INFORMATION PROVIDED:
%%
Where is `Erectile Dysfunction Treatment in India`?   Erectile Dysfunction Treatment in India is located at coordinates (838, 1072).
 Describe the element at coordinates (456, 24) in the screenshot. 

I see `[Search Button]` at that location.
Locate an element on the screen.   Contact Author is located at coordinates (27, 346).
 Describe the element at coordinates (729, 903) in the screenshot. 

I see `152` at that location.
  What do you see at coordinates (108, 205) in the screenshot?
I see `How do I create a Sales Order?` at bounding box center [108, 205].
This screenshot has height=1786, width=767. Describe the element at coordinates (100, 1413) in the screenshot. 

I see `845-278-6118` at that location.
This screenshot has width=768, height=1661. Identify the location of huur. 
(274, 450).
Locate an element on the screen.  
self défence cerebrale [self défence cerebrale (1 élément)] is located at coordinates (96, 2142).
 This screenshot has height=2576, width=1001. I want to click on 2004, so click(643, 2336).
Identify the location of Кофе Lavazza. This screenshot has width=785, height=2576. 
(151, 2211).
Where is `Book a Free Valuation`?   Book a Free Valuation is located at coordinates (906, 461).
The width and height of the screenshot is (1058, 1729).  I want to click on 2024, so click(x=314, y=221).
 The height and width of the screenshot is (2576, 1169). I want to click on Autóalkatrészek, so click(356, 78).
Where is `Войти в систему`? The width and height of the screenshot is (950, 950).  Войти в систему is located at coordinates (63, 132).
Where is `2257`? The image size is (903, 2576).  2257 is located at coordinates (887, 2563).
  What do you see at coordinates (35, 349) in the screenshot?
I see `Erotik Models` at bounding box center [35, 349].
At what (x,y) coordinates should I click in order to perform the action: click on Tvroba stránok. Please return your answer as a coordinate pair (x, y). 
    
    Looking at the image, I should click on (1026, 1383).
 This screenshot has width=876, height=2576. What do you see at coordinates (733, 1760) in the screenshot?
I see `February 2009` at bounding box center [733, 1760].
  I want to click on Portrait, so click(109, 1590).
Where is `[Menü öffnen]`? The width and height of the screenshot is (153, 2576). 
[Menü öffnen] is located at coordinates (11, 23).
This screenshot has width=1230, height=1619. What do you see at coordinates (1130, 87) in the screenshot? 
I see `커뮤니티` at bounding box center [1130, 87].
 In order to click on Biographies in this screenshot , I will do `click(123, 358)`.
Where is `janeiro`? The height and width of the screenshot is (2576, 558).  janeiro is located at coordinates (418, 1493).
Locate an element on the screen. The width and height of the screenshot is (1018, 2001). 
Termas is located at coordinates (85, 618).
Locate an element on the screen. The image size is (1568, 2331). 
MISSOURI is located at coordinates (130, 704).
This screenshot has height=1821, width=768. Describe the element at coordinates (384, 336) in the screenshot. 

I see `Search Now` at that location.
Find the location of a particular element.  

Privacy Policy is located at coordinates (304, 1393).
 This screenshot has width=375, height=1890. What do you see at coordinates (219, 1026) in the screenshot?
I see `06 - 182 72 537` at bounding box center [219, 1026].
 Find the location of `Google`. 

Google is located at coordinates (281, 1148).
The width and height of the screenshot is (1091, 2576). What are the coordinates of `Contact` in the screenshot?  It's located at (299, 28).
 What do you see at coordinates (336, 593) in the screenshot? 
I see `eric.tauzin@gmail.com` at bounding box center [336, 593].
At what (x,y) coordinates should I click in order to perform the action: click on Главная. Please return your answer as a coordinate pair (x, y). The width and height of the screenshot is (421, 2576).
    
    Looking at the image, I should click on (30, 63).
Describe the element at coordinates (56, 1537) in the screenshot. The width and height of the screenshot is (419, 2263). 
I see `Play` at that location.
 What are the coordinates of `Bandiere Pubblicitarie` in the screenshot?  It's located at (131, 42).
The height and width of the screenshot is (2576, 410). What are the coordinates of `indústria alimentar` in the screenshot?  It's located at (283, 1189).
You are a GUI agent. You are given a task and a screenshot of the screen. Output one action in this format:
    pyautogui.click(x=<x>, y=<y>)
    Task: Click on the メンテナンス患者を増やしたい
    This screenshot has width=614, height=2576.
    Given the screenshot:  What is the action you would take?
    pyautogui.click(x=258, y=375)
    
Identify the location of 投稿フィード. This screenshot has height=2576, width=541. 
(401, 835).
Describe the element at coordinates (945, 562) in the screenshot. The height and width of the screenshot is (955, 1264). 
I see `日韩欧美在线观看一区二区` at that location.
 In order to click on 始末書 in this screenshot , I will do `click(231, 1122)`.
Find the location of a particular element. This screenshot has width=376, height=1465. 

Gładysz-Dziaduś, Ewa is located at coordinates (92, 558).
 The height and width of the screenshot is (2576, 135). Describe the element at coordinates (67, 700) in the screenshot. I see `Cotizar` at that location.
%%
REQUIRED WORK:
Return, from the data, each line where the string "Contact" occurs.

SOLUTION:
Locate an element on the screen.   Contact Author is located at coordinates (27, 346).
The width and height of the screenshot is (1091, 2576). What are the coordinates of `Contact` in the screenshot?  It's located at (299, 28).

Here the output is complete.